1: 高低差速報
 AI時代の到来が叫ばれるようになり、“プログラミング”という言葉を耳にする機会が増えてきた。しかし、「プログラミングが重要だ」と言われても、漠然としていて何だかよく分からない、という人が多いのではないだろうか。プログラミングを学ぶことにどのような意味があるのか、カドカワ株式会社代表取締役社長の川上量生氏が解説する。

プログラマーが“人類最後の職業”に

 私はコンピューターのプログラミングを義務教育に取り入れるべきだと考えています。それは、プログラマーが〝人類最後の職業〟になりうるからです。プログラミングをマスターしていれば、世界中どこに行っても食いっぱぐれることはないという「実益」が第一の理由です。

 進駐軍の時代なら、英語ができる人間は、より有利にビジネスを進めることができました。今の時代であれば、プログラミング言語ができて有利になる世界のほうが広いでしょう。

 人工知能はどんどん進化しています。恐らく世の中にある仕事のほとんどが今後、人工知能でカバーできるようになるでしょう。それはかつて手工業で作っていた品々を機械が作るようになったのと同じようなものです。従来は機械化が難しいと思われていた熟練した職人のノウハウも人工知能が得意なものとして置き換わっていくでしょう。官僚が行っている仕事や医者による病気の診断なども人工知能がとってかわる可能性が高いです。

 ただ、税理士や会計士という職業は、生き残るかもしれません。税務申告や会計処理はルールが多く複雑なので、仕事自体は人工知能が得意とするところです。しかし、そのような仕事を職業とする場合には資格の取得が義務づけられています。人工知能がいくら発達していても、こうした法律で保護されているような職業は、なくならないのでしょう。

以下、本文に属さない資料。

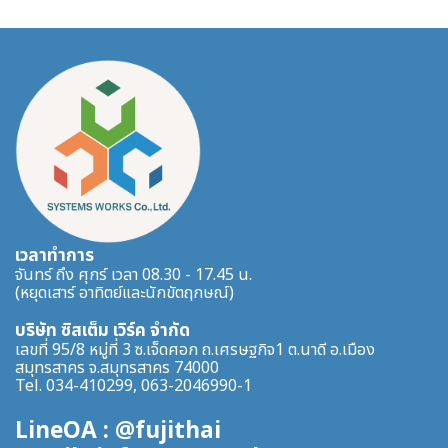
เวลาทำการ
จันทร์ ถึง ศุกร์ เวลา 08.30 - 17.45 น.
(หยุดเสาร์ อาทิตย์และนักขัตฤกษณ์)
บริษัท ซิสเต็ม เวิร์ค จำกัด
เลขที่ 95/8 หมู่ที่ 3 ซ.เจ็ดศอก ถ.เศรษฐกิจ1 ต.นาดี อ.เมือง
สมุทรสาคร จ.สมุทรสาคร 74000
Tel. 034-410299, 063-2046990-1
LineOA : @fujithai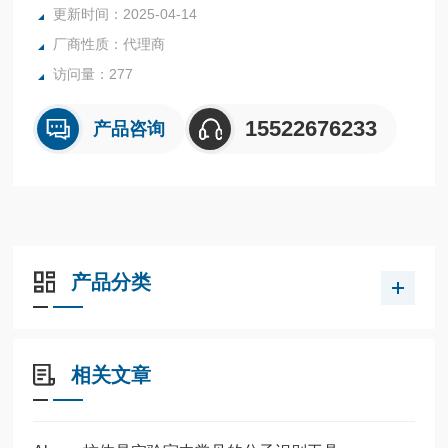
更新时间：2025-04-14
厂商性质：代理商
访问量：277
15522676233
产品咨询
产品分类
相关文章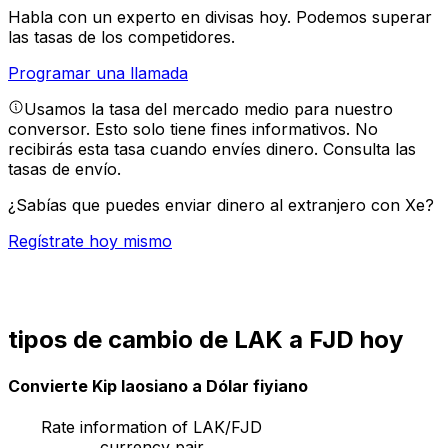
Habla con un experto en divisas hoy.
Podemos superar
las tasas de los competidores.
Programar una llamada
Usamos la tasa del mercado medio para nuestro
conversor. Esto solo tiene fines informativos. No
recibirás esta tasa cuando envíes dinero.
Consulta las
tasas de envío.
¿Sabías que puedes enviar dinero al extranjero con Xe?
Regístrate hoy mismo
tipos de cambio de LAK a FJD hoy
Convierte Kip laosiano a Dólar fiyiano
Rate information of LAK/FJD
currency pair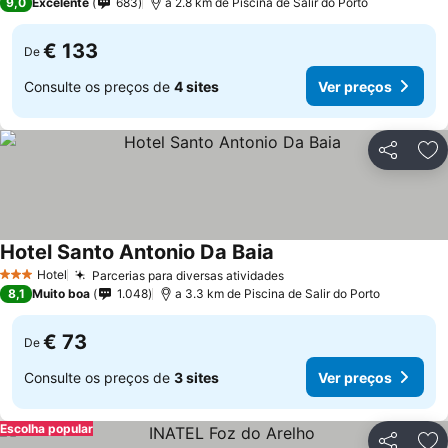
9,0
Excelente
683
a 2.8 km de Piscina de Salir do Porto
€ 133
De
Consulte os preços de
4 sites
Ver preços
Partilhar
Ad
Hotel Santo Antonio Da Baia
Hotel
Parcerias para diversas atividades
3 Estrelas
8,1
Muito boa
1.048
a 3.3 km de Piscina de Salir do Porto
€ 73
De
Consulte os preços de
3 sites
Ver preços
Escolha popular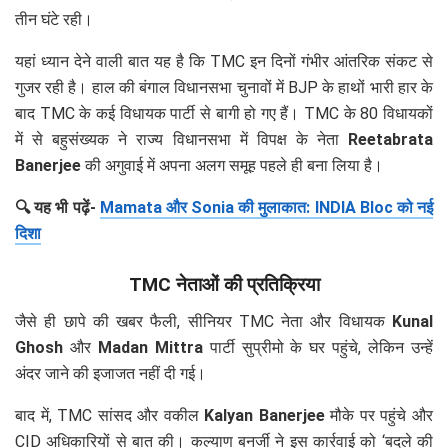
तीन घंटे रही।
यहां ध्यान देने वाली बात यह है कि TMC इन दिनों गंभीर आंतरिक संकट से
गुजर रही है। हाल की बंगाल विधानसभा चुनावों में BJP के हाथों भारी हार के
बाद TMC के कई विधायक पार्टी से बागी हो गए हैं। TMC के 80 विधायकों
में से बहुसंख्यक ने राज्य विधानसभा में विपक्ष के नेता
Reetabrata
Banerjee
की अगुवाई में अपना अलग समूह पहले ही बना लिया है।
🔍 यह भी पढ़ें-
Mamata और Sonia की मुलाकात: INDIA Bloc को नई
दिशा
TMC नेताओं की प्रतिक्रिया
जैसे ही छापे की खबर फैली, सीनियर TMC नेता और विधायक
Kunal
Ghosh
और
Madan Mittra
पार्टी सुप्रीमो के घर पहुंचे, लेकिन उन्हें
अंदर जाने की इजाजत नहीं दी गई।
बाद में, TMC सांसद और वकील
Kalyan Banerjee
मौके पर पहुंचे और
CID अधिकारियों से बात की। कल्याण बनर्जी ने इस कार्रवाई को ‘बदले की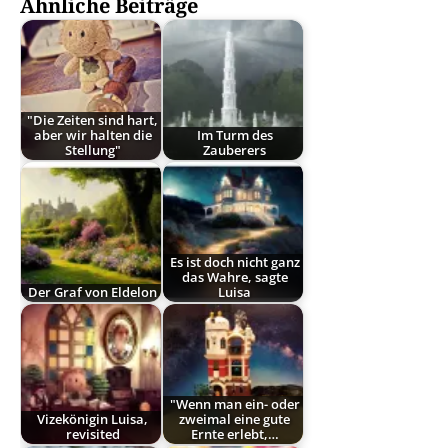
Ähnliche Beiträge
"Die Zeiten sind hart,
aber wir halten die
Im Turm des
Stellung"
Zauberers
Es ist doch nicht ganz
das Wahre, sagte
Der Graf von Eldelon
Luisa
"Wenn man ein- oder
Vizekönigin Luisa,
zweimal eine gute
revisited
Ernte erlebt,…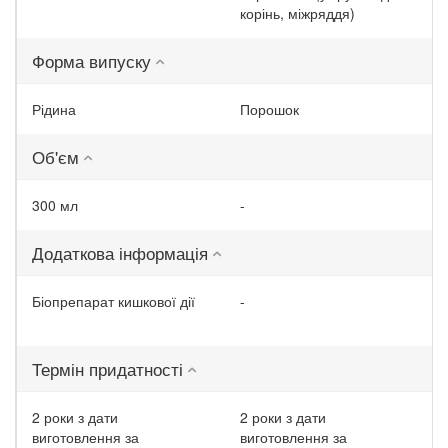
корінь, міжряддя)
Форма випуску
Рідина
Порошок
Об'єм
300 мл
-
Додаткова інформація
Біопрепарат кишкової дії
-
Термін придатності
2 роки з дати
2 роки з дати
виготовлення за
виготовлення за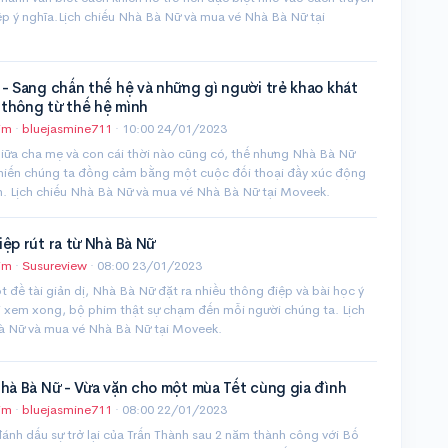
ệp ý nghĩa.Lịch chiếu Nhà Bà Nữ và mua vé Nhà Bà Nữ tại
- Sang chấn thế hệ và những gì người trẻ khao khát
thông từ thế hệ mình
im
·
bluejasmine711
·
10:00 24/01/2023
iữa cha mẹ và con cái thời nào cũng có, thế nhưng Nhà Bà Nữ
khiến chúng ta đồng cảm bằng một cuộc đối thoại đầy xúc động
h. Lịch chiếu Nhà Bà Nữ và mua vé Nhà Bà Nữ tại Moveek.
ệp rút ra từ Nhà Bà Nữ
im
·
Susureview
·
08:00 23/01/2023
 đề tài giản dị, Nhà Bà Nữ đặt ra nhiều thông điệp và bài học ý
i xem xong, bộ phim thật sự chạm đến mỗi người chúng ta. Lịch
à Nữ và mua vé Nhà Bà Nữ tại Moveek.
hà Bà Nữ - Vừa vặn cho một mùa Tết cùng gia đình
im
·
bluejasmine711
·
08:00 22/01/2023
nh dấu sự trở lại của Trấn Thành sau 2 năm thành công với Bố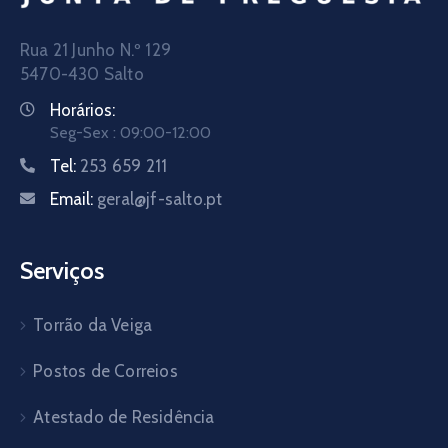
Rua 21 Junho N.º 129
5470-430 Salto
Horários:
Seg-Sex : 09:00-12:00
Tel:
253 659 211
Email:
geral@jf-salto.pt
Serviços
Torrão da Veiga
Postos de Correios
Atestado de Residência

 究極的には人間の仕事は儀礼的なものしか残らなくなる可能性があります。ただし、過渡期においては、人間の仕事を肩代わりしてくれる人工知能に指示を出す人間が必要になります。それがプログラマーです。ですから、プログラミングは人間がおこなう最後まで残る仕事のひとつになるでしょう。もっとも、プログラミングを全ての人間が学ぶ必要があるかについて異論があるのは当然です。いくら人間にとって最後の仕事だとしても、全ての人類がプログラマーになるようなことは起こらないだろうからです。

中略

プログラミングを義務教育に――コミュ力と論理的思考力を養う
現代社会に生きる人間は、まわりに溢れているコンピューターの気持ちを理解することでより有利に生活を送ることができます。だからこそ、最低限の動作原理とプログラミング言語を小学生から学ばせるべきだと、私は考えているのです。

あらゆる企業、あらゆる職業の面接で、コミュニケーション能力というのは、もっとも重要視される指標となっています。それはどのような仕事においても人間との関わりが仕事の中心となっていることがほとんどだからです。これからはコンピューターとの関わりも避けては通れません。コンピューターとのコミュニケーション能力が重要になっていくのです。

 もうひとつ、プログラミング教育が重要な理由は論理的思考力と相関があるからです。プログラミングを学び論理的思考力を高めることは、プログラマー以外の職業でも役に立つのです。

 プログラミングもプログラミング言語も日々進化、多様化しています。あるプログラミング言語を覚えたとしても、10年後には使われていないかもしれません。それでも一度、そのプログラミングという思考のプロセスを学べば、論理的思考力の向上に役に立つでしょう。

 子どもたちにはプログラミング言語そのものよりも、論理的思考力を身につけさせることと、コンピューターの動作原理を理解させることが大切だと思います。ただし、義務教育にするならなおのことですが、最大の問題は、プログラミングを正しく教えるスキルを持った教師の数が絶対的に不足していることでしょう。どうせ人材の育成は間に合わないので、ネットでの遠隔授業の導入しか、現実的な解決策はないように思います。